Elles portent à 202 le nombre de commandes engrangées jusqu’ici pour cette nouvelle version de son A321 LR (long range, long rayon d’action, sur le marché depuis 2018), lancée lundi et dont les premières livraisons débuteront en 2024.

La compagnie australienne Qantas a commandé 36 exemplaires de ces A321 XLR (extra long range) et le groupe d’investissement américain Indigo Partners 50, destinés à ses quatre compagnies low-cost Frontier Airlines (USA), Jestsmart (Chili), Volaris (Mexique) et Wizz Air (Hongrie).

American Airlines, un client historique du Boeing 737 MAX, en a commandé 50.

« C’est un beau décollage », a commenté le directeur commercial d’Airbus Christian Scherer. Le prix catalogue de la nouvelle version de l’A321 XLR n’a pas été communiqué.

Le constructeur européen entend ainsi occuper le terrain des vols de très longue distance avec un avion de plus faible capacité (jusqu’à 240 sièges) que les traditionnels gros porteurs en offrant aux compagnies la possibilité d’ouvrir de nouvelles lignes entre des villes secondaires avec un monocouloir, moins cher, plus facile à remplir et donc plus rentable.

Il prend de vitesse son rival sur le segment de milieu de marché, entre les moyen et les long-courriers, alors que Boeing a repoussé à l’an prochain une éventuelle annonce de lancement d’un nouvel appareil, le « Middle of Market » (MoM).

Offre de services globale

Mardi, c’est Boeing qui a été sur le devant de la scène en annonçant une commande géante, sous forme de lettre d’intention, par le groupe IAG pour 200 de ses 737 MAX, son modèle cloué au sol depuis mars après deux écrasements aériens en Indonésie et en Éthiopie qui ont fait 346 morts.
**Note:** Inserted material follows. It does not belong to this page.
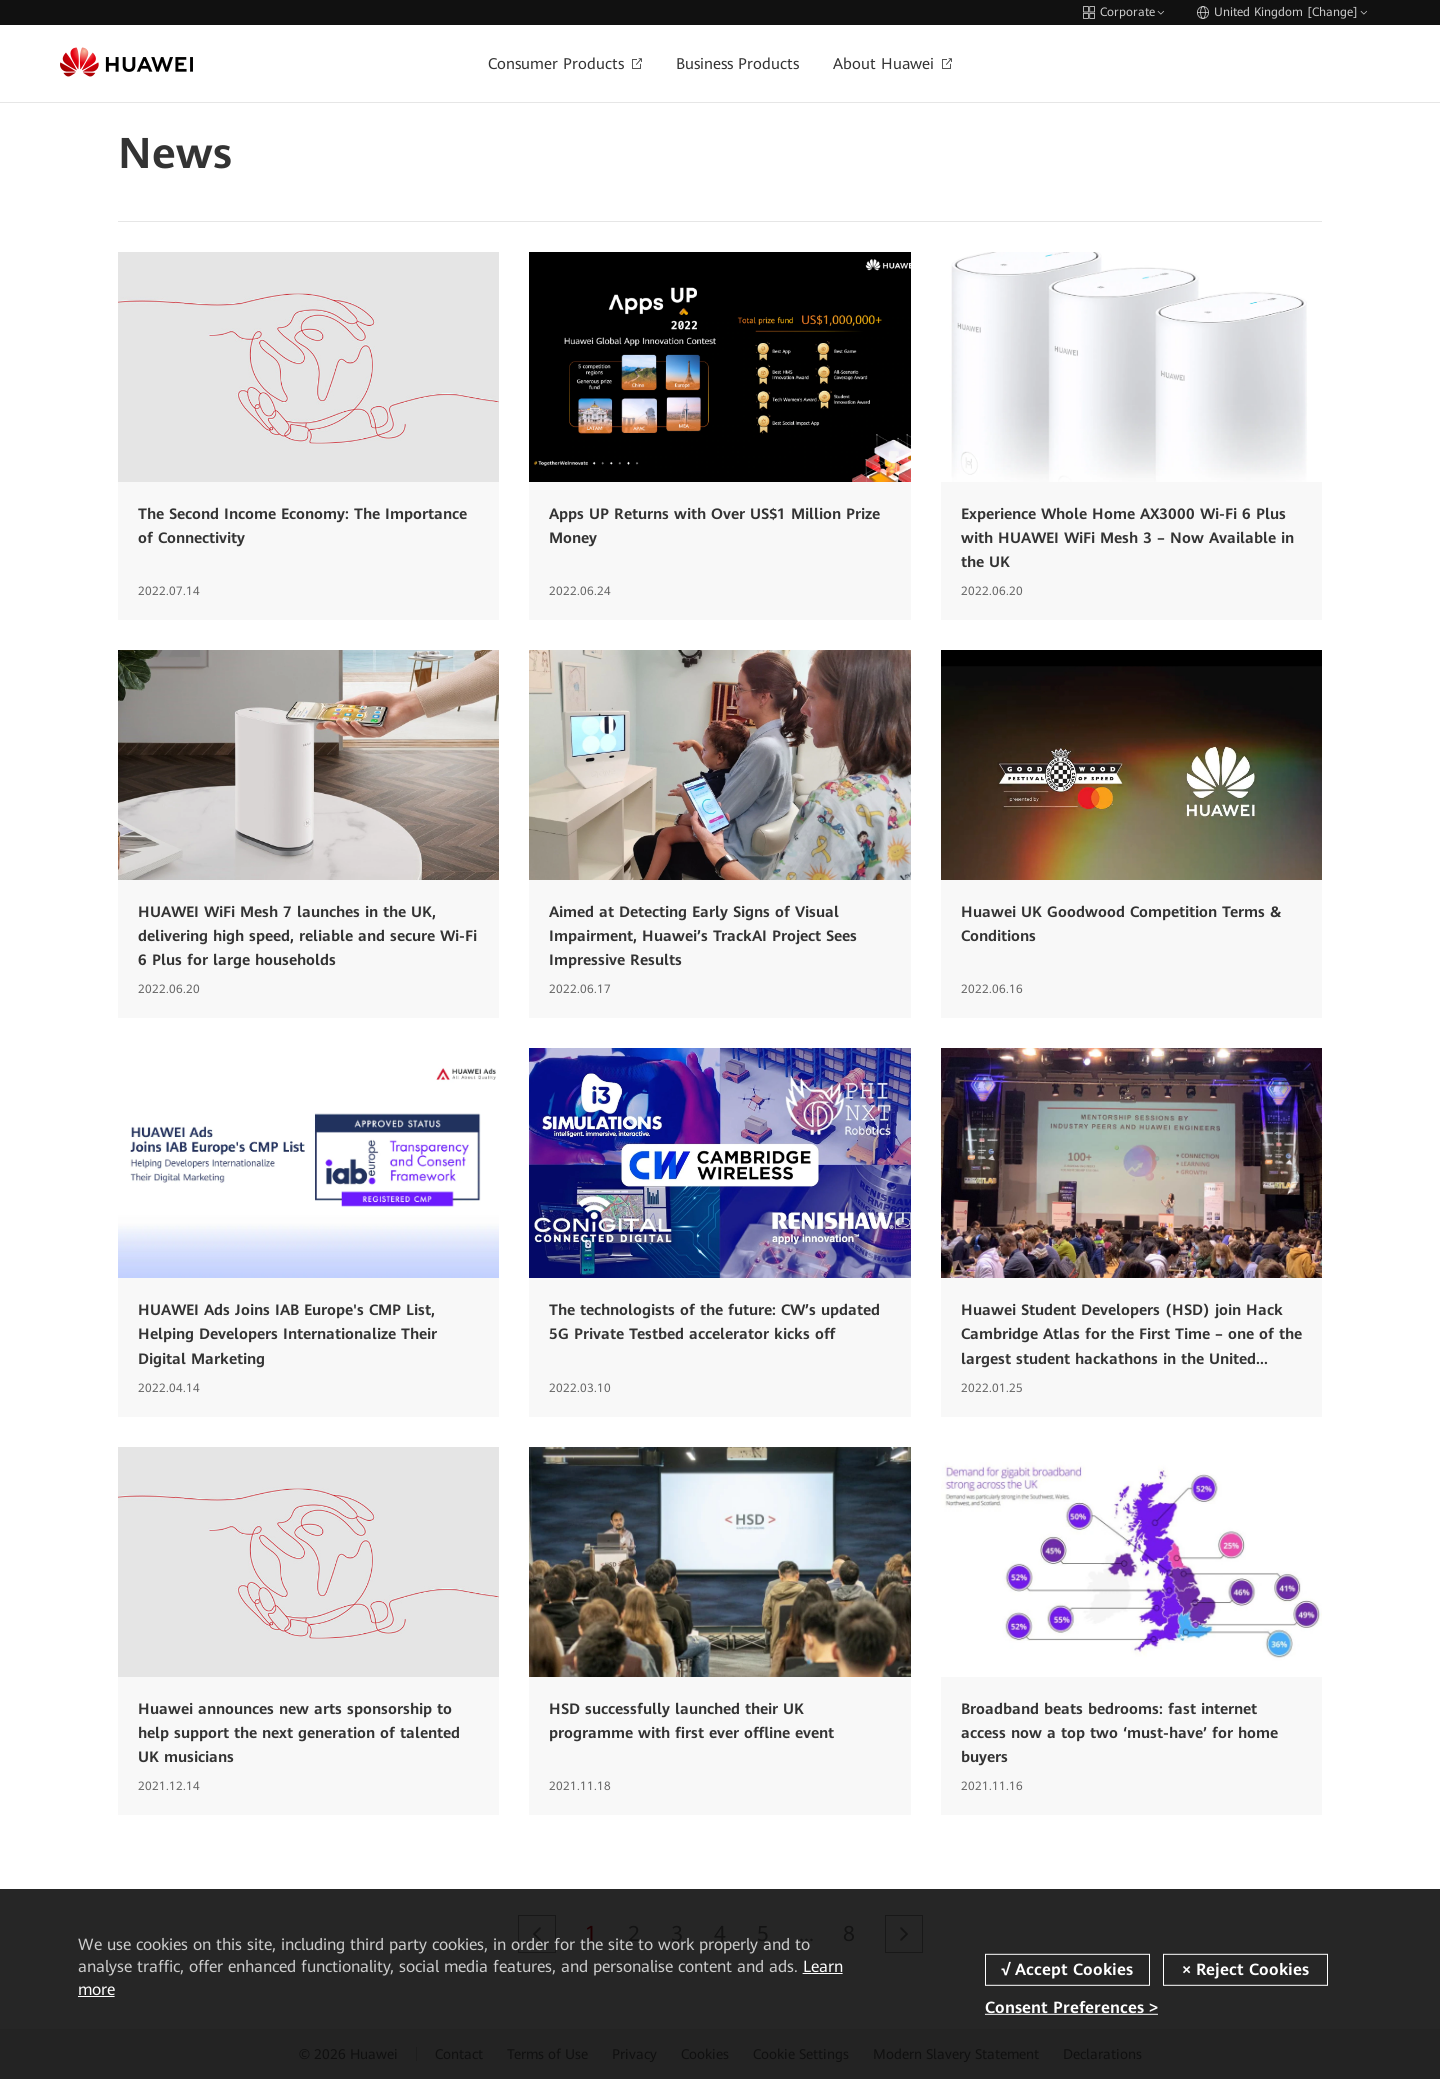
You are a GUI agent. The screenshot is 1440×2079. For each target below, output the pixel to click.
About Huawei (892, 64)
Cette commande surprise, la première pour son moyen-courrier immobilisé après les écrasements, apparaît comme une bouffée d’oxygène pour le constructeur américain et une marque de confiance accordée par le groupe IAG (British Airways, Iberia, Vueling, Aer Lingus et Level), alors que le calendrier d’une remise en service de l’avion n’a pas été communiqué.

Le marché des services constitue un autre terrain d’affrontement commercial.
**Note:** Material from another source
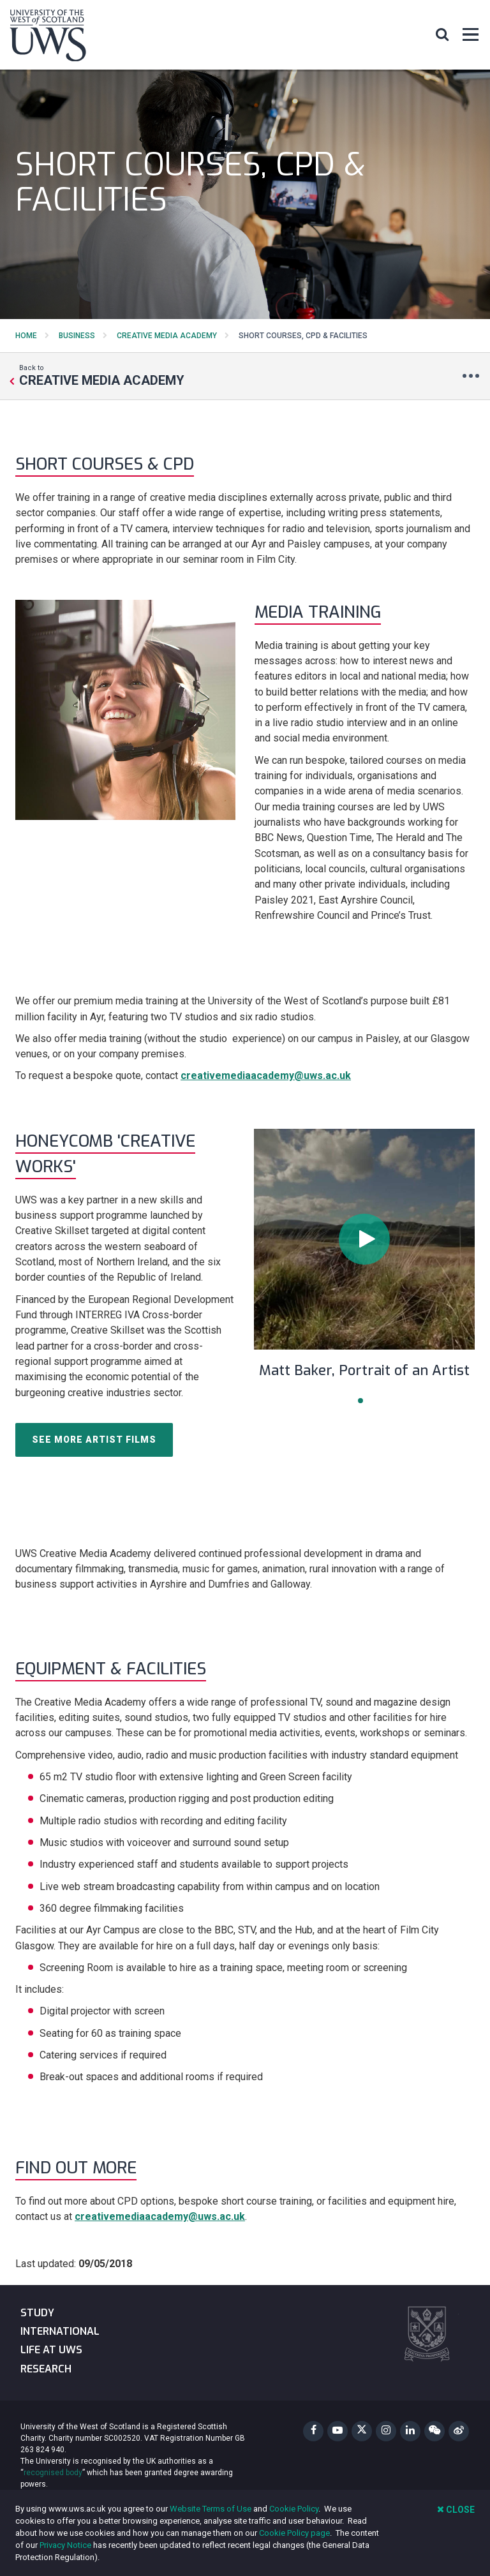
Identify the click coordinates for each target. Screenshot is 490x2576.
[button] (442, 34)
Airbus a ainsi annoncé qu’il proposait désormais une offre globale à ses clients comprenant, entre autres, la maintenance, la formation et les améliorations de l’avion.

Ce marché devrait représenter, en 2019, 160 milliards de dollars et plus que doubler en 2038 pour atteindre 330 milliards de dollars. Au cours des 20 prochaines années, il est estimé en tout à 4 900 milliards de dollars par l’avionneur. 
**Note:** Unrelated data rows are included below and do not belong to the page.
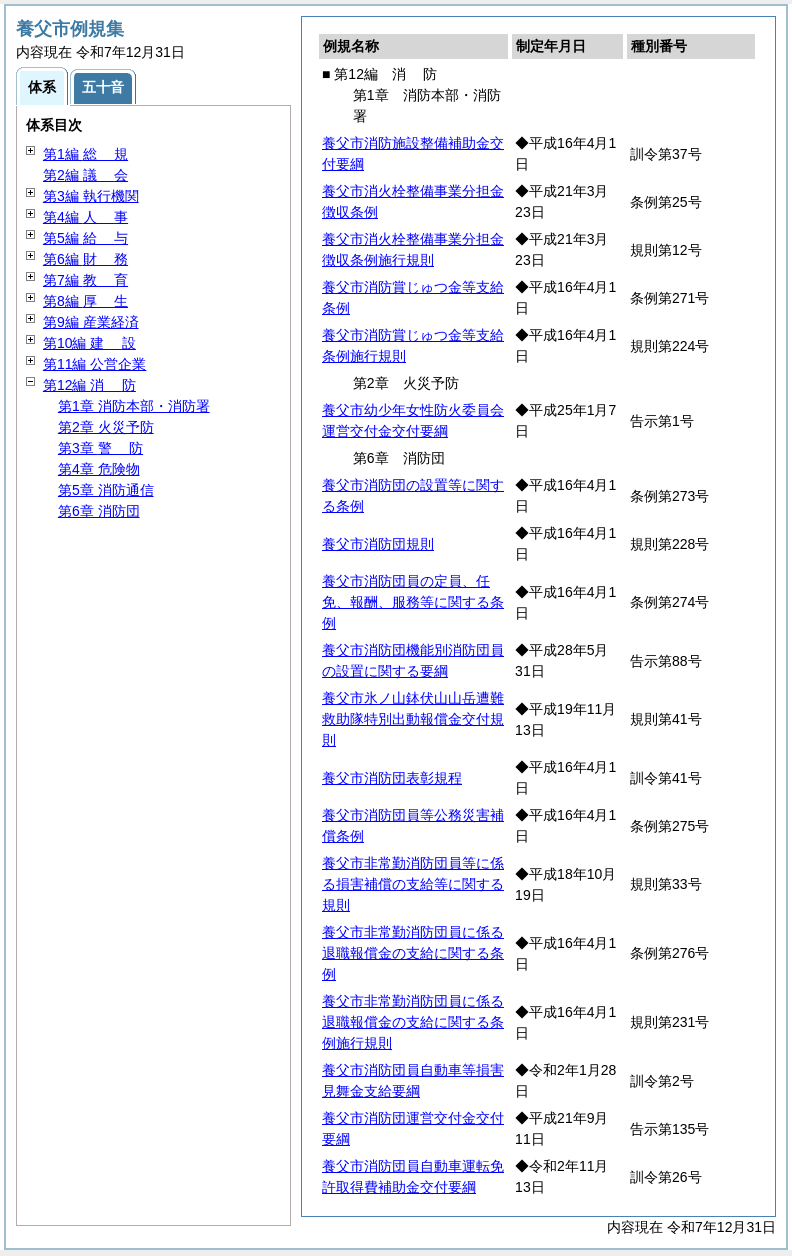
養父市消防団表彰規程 (392, 778)
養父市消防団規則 (378, 544)
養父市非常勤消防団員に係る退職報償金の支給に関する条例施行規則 (413, 1022)
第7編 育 (85, 280)
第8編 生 (85, 301)
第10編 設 (89, 343)
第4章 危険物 (99, 469)
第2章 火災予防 (106, 427)
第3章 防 (100, 448)
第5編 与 (85, 238)
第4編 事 (85, 217)
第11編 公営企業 (94, 364)
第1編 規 (85, 154)
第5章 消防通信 (106, 490)
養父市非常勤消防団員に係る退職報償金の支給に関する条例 (413, 953)
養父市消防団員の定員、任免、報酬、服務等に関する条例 (413, 602)
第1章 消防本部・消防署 (134, 406)
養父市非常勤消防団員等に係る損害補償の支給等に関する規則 (413, 884)
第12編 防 (89, 385)
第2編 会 (85, 175)
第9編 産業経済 (91, 322)
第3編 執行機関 (91, 196)
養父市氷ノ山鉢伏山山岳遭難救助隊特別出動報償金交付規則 (413, 719)
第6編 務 (85, 259)
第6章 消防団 (99, 511)
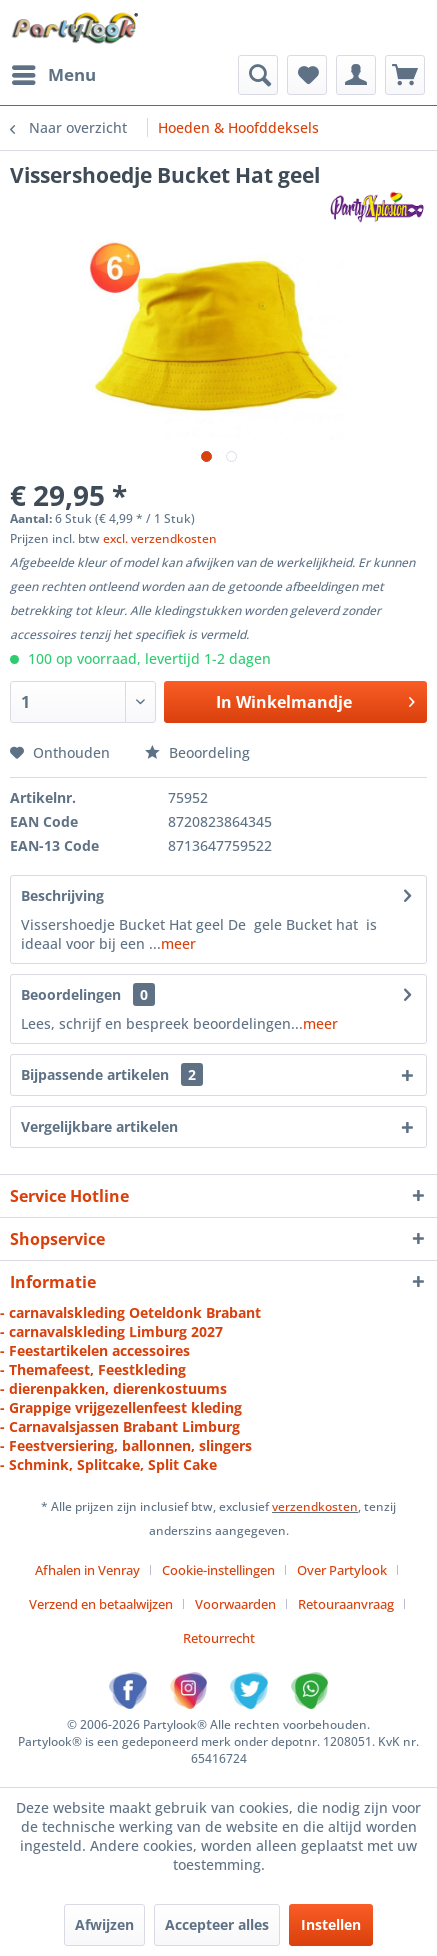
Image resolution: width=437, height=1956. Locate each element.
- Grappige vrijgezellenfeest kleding (121, 1407)
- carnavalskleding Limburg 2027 (111, 1331)
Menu (54, 72)
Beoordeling (197, 752)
La formation des pilotes et des techniciens de l’aéronautique est devenue un autre marché pour le constructeur, qui prévoit un besoin de 550 000 nouveaux pilotes et de 640 000 nouveaux techniciens au cours des 20 prochaines années, dans un contexte de pénurie de pilotes.

L’urgence climatique et les nouveaux modes de mobilités sont également au cœur de ce 53e salon de l’aéronautique.

Mercredi, Airbus Helicopters et le motoriste Safran ont signé un accord de coopération visant à travailler sur de nouvelles technologies pour réduire les émissions de CO2 et les niveaux sonores des futures plateformes à décollage et atterrissage verticaux (VTOL).

« Notre industrie est à l’aube d’une révolution verte et je pense qu’en tant que premier constructeur mondial d’hélicoptères civils il nous incombe de développer des technologies et des solutions qui continueront à faire du vol vertical le meilleur moyen de relier les villes et de transporter des passagers en toute sécurité en milieu urbain », a déclaré Bruno Even, directeur d’Airbus Helicopters.